Evaluation and Demonstration of Autonomous Bat Dataloggers and Bat Detectors for Long-Term Monitoring of Roost Activity
Rey Farve, Project Leader
For FY 2013, Jason Walz, cave specialist with the Lincoln National Forest, submitted a proposal to the Technology and Development Program, Inventory and Monitoring Steering Committee to test and demonstrate the efficacy and cost-effectiveness of using bat dataloggers. The proposal's intent is to test the ability of bat datalogging devices to monitor bat activity and environmental conditions within the bat hibernaculum and to monitor nightly and seasonal bat activity to and from the cave.
Figure 1 - Bats roosting in a cave. (Photo by U.S. Fish & Wildlife Service)

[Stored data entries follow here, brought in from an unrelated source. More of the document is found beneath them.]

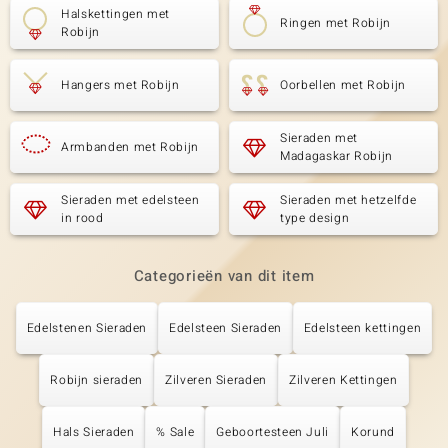
Halskettingen met
Ringen met Robijn
Robijn
Hangers met Robijn
Oorbellen met Robijn
Sieraden met
Armbanden met Robijn
Madagaskar Robijn
Sieraden met edelsteen
Sieraden met hetzelfde
in rood
type design
Categorieën van dit item
Edelstenen Sieraden
Edelsteen Sieraden
Edelsteen kettingen
Robijn sieraden
Zilveren Sieraden
Zilveren Kettingen
Hals Sieraden
% Sale
Geboortesteen Juli
Korund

Long-term monitoring of bat activity can provide life history information in areas that are currently only poorly understood, for instance:
- Survival of bats during hibernation is a critical issue across the country, especially with the recent spread of white nose syndrome (WNS) disease among roosting bats. (For details about WNS see disease_information/white-nose_syndrome). Hibernation data is currently absent or very-poor in non-WNS areas (i.e., the western half of the country). Long-term, continuous monitoring can potentially provide information concerning arousal patterns during hibernation, population changes, emergence date, and erratic activity that might be associated with WNS.
- Bat activity during the fall (September-November) swarm (i.e., the simultaneous emergence of millions of bats from roosts) is unknown locally and only poorly understood nationally. Widespread long-term monitoring could provide information on this unknown activity.
- Bat activity within a summer maternity colony also is poorly understood. Information on bats during this sensitive time is very difficult to obtain as repeated site visits by monitors can stress pregnant/nursing females and cause neonatal mortality.
- Changes in bat activity in caves and roosts relative to physical factors, such as, climate change, precipitation, pressure changes, temperature, moon phase, etc. is largely unknown.
Figure 2 - Caves in the Lincoln National Forest.
Biologists currently monitor bat activity in caves and roosts by direct observation or by using bioacoustical devices. Long-term, repeated monitoring by direct observation of caves and roosts are time consuming, expensive, and can induce stress to bats during sensitive times of their life cycle. Bioacoustic monitoring (using bat detectors) can only realistically be used for short-term monitoring (a few weeks at best) as these devices typically have a high-power requirement to operate and require a considerable amount of digital memory (which is necessary for species identification). These two demands (power and memory) tend to severely limit the amount of time they can be deployed.
In several circumstances, bat biologists have a good understanding of the species of bats in caves and roosts but would like more information on long-term movements (activity) in and out of the cave - either nightly or seasonally. For those instances, a device that could monitor bioacoustic (ultrasonic) activity may provide a cost-effective method for long term, continuous monitoring of bat activity.
To meet this specific need, two manufactures have developed devices that autonomously record and log ultrasonic activity over long periods to help biologists study nightly (or seasonal) activity. The two devices are: the Bat Logger II manufactured by Tony Messina, and the recently released AnaBat Roost Logger manufactured by Titley Scientific.
Figure 3 - Bat detectors: Bat Logger II (left) and AnaBat Roost Logger (right).
As such, the Technology & Development Program's Inventory & Monitoring Steering Committee directed San Dimas Technology and Development Center to:
"Investigate and demonstrate autonomous devices (that are not labor intensive, intrusive, or expensive), which can detect and/or quantify the use of caves by bats. Note: Commercial models record/identify the bat sounds; this proposer just wants to count calls."
The objective is to demonstrate the efficacy of bat dataloggers as an autonomous (unattended), cost-effective tool to monitor bat activity over long periods (i.e., months) in caves and roosts.